I’ve had all kinds of jeans. I’ve had Levi’s, MicMacs, Wranglers, Lees, and right now, Lucky Brand Jeans that I bought at the Burlington Mall in Massachusetts in December. I’ve also had dozens and dozens of no-name jeans or brands that not many people know. The coolest brand when I was a kid and my grandmother had a clothes store of her own, was called James. I can still say that “Ok, I’ll just wear the jameses”.

My all-time favorite pair is currently stored away in a box in my home office, for the apparent reason that I can’t – for the moment – fit in them. But as Marty McFly says in the beginning of Back to the Future, looking at a fine black pickup truck: “Someday, Jennifer, someday”. They’re pale blue Levi’s that my grandmother basically re-made with a big, red, “R” patch over the right knee, and another arrow-shaped red patch on the right thigh, and thousands of supporting stiches all over them.

Like so:

RRRR!

Jeans have come a long way, and basically, everybody wears jeans everywhere, at least in Sweden. Last night, we were at a school information event, and the principal took the stage wearing dark blue jeans, and a sports jacket. Didn’t seem weird, or unserious. (His fake smile, though, is another story).

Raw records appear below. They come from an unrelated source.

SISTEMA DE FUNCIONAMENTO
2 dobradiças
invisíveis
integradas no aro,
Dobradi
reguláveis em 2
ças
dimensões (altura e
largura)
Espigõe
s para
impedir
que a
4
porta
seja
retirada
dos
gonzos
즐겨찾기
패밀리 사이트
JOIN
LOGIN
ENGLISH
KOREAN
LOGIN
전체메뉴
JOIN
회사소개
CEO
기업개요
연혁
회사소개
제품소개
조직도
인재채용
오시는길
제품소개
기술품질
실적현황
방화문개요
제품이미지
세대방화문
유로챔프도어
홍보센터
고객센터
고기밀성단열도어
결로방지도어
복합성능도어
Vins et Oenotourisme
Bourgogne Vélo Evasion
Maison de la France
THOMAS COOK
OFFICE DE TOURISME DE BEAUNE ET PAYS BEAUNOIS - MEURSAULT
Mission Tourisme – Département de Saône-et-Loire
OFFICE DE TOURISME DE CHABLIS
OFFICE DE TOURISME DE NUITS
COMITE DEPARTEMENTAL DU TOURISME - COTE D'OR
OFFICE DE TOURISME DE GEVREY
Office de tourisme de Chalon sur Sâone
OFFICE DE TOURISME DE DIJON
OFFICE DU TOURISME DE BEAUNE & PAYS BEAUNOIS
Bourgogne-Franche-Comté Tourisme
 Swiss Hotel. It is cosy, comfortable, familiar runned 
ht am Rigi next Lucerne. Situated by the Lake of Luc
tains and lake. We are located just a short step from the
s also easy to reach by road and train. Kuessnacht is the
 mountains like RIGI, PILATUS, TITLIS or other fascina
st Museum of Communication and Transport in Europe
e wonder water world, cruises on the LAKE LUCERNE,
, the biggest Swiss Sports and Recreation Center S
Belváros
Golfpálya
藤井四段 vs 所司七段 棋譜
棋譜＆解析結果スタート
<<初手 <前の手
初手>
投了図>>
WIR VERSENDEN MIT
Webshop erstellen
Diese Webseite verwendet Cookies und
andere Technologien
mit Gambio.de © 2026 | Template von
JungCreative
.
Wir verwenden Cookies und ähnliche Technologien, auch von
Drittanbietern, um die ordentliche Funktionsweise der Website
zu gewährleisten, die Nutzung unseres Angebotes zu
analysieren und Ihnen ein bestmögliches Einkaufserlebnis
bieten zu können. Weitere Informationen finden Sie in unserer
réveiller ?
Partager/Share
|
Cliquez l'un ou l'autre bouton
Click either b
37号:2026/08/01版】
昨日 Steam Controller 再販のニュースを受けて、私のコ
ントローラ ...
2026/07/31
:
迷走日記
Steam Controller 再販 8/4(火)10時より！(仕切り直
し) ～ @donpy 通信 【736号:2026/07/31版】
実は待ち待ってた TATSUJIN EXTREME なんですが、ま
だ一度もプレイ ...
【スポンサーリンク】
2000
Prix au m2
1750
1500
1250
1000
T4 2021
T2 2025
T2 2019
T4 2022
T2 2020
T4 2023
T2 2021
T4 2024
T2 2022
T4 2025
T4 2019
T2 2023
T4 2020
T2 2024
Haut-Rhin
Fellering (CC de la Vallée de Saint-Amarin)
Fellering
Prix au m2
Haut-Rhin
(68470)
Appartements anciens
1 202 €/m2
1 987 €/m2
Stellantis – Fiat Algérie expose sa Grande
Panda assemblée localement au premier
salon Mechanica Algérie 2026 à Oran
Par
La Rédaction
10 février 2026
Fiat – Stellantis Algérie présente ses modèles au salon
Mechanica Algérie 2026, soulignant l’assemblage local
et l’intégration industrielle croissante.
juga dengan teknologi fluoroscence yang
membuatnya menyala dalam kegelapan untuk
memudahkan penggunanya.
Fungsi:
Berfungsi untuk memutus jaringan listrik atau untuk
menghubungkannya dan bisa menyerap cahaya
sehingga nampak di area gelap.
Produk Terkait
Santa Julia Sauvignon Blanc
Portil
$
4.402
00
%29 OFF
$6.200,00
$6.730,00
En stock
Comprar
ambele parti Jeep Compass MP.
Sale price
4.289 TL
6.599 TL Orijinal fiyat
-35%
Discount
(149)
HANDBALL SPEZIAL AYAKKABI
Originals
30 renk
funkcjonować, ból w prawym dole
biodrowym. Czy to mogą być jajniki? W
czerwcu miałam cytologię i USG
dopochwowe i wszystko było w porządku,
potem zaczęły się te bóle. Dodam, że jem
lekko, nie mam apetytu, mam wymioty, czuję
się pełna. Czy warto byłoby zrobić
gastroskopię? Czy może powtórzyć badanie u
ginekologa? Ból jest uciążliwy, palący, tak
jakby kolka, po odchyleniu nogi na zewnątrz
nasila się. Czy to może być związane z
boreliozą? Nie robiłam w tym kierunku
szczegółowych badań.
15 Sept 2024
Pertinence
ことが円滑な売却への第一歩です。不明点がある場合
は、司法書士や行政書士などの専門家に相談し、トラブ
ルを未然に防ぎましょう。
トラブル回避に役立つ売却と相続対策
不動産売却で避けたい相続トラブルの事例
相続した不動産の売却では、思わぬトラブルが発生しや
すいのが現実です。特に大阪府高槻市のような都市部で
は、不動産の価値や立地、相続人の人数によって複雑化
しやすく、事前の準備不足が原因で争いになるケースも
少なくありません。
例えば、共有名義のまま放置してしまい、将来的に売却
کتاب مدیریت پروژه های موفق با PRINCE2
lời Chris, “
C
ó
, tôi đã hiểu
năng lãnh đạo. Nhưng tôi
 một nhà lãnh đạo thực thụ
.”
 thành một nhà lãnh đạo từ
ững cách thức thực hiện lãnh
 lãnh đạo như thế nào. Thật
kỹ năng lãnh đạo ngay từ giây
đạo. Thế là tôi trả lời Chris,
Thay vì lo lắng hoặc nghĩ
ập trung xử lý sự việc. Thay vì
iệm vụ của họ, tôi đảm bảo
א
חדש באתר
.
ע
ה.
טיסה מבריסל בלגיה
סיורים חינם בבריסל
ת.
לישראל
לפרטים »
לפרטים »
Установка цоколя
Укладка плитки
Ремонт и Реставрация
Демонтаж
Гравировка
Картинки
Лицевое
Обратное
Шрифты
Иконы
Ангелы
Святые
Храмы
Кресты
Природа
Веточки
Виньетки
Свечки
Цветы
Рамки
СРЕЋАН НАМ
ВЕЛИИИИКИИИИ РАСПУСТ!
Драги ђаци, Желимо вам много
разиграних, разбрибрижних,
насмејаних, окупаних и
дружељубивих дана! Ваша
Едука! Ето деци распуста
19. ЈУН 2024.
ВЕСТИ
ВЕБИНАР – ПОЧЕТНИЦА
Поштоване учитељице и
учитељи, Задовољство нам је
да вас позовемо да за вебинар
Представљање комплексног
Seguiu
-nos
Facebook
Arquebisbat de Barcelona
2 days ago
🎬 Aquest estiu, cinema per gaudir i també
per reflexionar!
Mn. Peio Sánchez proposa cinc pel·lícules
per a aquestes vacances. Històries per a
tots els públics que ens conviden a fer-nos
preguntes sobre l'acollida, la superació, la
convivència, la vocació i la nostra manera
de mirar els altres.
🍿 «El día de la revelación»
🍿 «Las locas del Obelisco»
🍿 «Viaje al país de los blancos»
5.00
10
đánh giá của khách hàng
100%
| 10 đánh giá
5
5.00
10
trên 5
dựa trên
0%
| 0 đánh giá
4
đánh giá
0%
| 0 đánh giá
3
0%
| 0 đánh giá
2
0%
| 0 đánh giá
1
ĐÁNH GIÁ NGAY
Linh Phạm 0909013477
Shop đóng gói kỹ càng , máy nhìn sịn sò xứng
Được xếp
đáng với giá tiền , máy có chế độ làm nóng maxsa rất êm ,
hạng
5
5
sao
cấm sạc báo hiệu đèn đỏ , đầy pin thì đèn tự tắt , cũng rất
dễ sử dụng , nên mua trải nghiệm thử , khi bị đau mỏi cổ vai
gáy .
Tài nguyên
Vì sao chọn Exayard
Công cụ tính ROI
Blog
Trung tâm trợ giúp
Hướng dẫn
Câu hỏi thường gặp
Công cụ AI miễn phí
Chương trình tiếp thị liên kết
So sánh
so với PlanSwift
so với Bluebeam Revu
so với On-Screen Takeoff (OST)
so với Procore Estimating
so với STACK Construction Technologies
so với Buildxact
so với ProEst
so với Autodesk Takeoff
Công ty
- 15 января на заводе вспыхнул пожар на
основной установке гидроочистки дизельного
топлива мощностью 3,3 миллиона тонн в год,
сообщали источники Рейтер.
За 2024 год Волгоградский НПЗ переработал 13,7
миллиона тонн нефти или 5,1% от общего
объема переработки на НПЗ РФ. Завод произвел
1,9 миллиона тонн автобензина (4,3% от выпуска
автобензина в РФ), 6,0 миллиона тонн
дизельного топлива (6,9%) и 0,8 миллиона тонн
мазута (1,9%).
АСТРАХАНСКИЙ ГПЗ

Everybody in the audience – including myself and my wife – was wearing jeans.

No item of clothing is more American than the blue jeans invented in 1873 by Jacob Davis and Levi Strauss. These two visionary immigrants, turned denim, thread and a little metal into the most popular clothing product in the world. Waist overalls, was the traditional name for work pants, which is what these first jeans were called. The word jeans became more popular around 1960 when the baby-boom generation adopted the term for its favorite type of pants, blue jeans.

I guess jeans have just made a round trip to being the working man’s – and woman’s – pants.